One of many. After awhile you just have to let them go. We know what she means, even if it isn’t always exactly how it comes out. Maybe if enough people put money in the tip-jar with a “for proof-reader” note attached, Yves’ll be able to hire someone to clean it up. In the meantime, just try to ignore them…that’s my advice anyway.
Thanks for the info. Color me utterly unsurprised; rather I’d be more gob-smacked if this human excrement actually exhibited anything remotely akin to morals or a conscience. Maybe these power-fluffers at one time had some sort of commendable personality traits. I have no idea. But the reality is that the world is now run by psycopaths and sociopaths, and apparently the more ruthlessly perverted and debased you are, the more you rise on the rungs of power. At least, that’s my take-away.
Not surprising and that’s how and why Torture was endorsed and approved of. These scumbags all knew it was happening – as did any peon who took a few moments to do more in-depth research. Gitmo, Bagram, Abu Gahraib – when did we NOT know that Torture was being inflicted? DiFi stands on her hind legs and brays out plausible deniability for herself, W, dick the Cheney, et al. Oh really? Gimme a break.
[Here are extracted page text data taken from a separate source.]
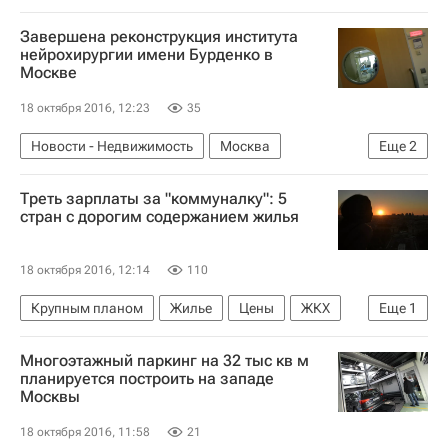
Гостиницы
Коммерческая недвижимость
Завершена реконструкция института
Россия
нейрохирургии имени Бурденко в
Москве
18 октября 2016, 12:23
35
Новости - Недвижимость
Москва
Еще
2
Медучреждения
Россия
Треть зарплаты за "коммуналку": 5
стран с дорогим содержанием жилья
18 октября 2016, 12:14
110
Крупным планом
Жилье
Цены
ЖКХ
Еще
1
Аналитика – РИА Недвижимость
Многоэтажный паркинг на 32 тыс кв м
планируется построить на западе
Москвы
18 октября 2016, 11:58
21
Sure Mary Jo White knew and approved. That’s how she rolls. And that’s why she’s Chair of the SEC.
Got it.
It is difficult, now at the end of time, to make up a story that makes sense of everything that is going on. Mary Jo is such a weird little tough girl, ever loyal to her cause, with her actions being so contrary to everything good and honorable. But even looking directly at it, it is still unbelievable (as in everyone wants to deny this crap is happening) that democracy and capitalism are being rescued by totalitarianism and modern feudalism.
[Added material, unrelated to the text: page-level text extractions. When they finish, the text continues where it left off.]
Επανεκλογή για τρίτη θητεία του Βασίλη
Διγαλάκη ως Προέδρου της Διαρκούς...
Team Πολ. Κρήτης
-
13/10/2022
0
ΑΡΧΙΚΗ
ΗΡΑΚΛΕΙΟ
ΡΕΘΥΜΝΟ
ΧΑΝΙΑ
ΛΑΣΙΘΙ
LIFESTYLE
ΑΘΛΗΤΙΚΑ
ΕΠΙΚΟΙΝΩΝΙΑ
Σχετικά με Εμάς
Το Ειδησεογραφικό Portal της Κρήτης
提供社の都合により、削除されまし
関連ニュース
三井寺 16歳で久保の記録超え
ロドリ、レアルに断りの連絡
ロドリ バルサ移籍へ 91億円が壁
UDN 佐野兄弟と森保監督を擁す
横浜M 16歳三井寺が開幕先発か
Looks like we got another scumbag to ship off to the Hague for trial. As the treaty body for the ICCPR put it,
“The State party should ensure that all cases of unlawful killing, torture or other ill-treatment, unlawful detention, or enforced disappearance are effectively, independently and impartially investigated, that perpetrators, including, in particular, persons in command positions, are prosecuted and sanctioned, and that victims are provided with effective remedies. The responsibility of THOSE WHO PROVIDED LEGAL PRETEXTS FOR MANIFESTLY ILLEGAL ACTS should also be established.” (emphasis added to get it through Mary Joe White’s thick skull)
Acquiescence to torture breaches the Convention Against Torture. Acquiescence to torture is a prerequisite for elite US government status. There’s a lot to be said for Francis Boyle’s point that the US government as a whole is a criminal enterprise. Just like other gang-bangers, crime is your initiation.
Cowardice and toadyism seem to be highly correlated with membership in the pro-torture set. Great catch, Yves.